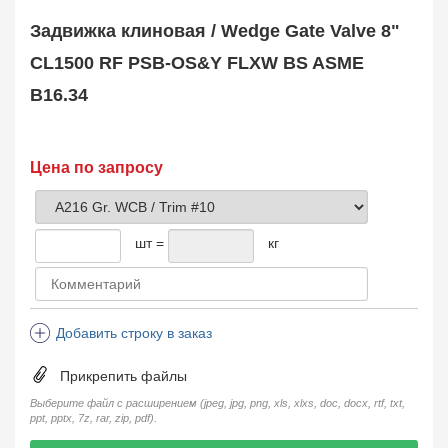
Safety Valve
1
Задвижка клиновая / Wedge Gate Valve 8"
Клапан обратный
Check Valve
3704
CL1500 RF PSB-OS&Y FLXW BS ASME
Кран шаровой
B16.34
Ball Valve
3321
Кран пробковый
Plug Valve
148
Затвор дисковый
Цена по запросу
Butterfly Valve
1
Фильтр сетчатый
Strainer
1138
шт =
кг
Конденсатоотводчик
Steam Trap
4
Компенсатор
Expansion Joint
7
Добавить строку в заказ
Пламегаситель
Flame Arrester
73
Прикрепить файлы
Заказать в 1 клик
Выберите файл с расширением (jpeg, jpg, png, xls, xlxs, doc, docx, rtf, txt,
ppt, pptx, 7z, rar, zip, pdf).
========================
**Activity**
Among the lines of the material, find those holding the word "Valve" and return them.

**Reply to the exercise**
Safety Valve
Задвижка клиновая / Wedge Gate Valve 8"
Check Valve
Ball Valve
Plug Valve
Butterfly Valve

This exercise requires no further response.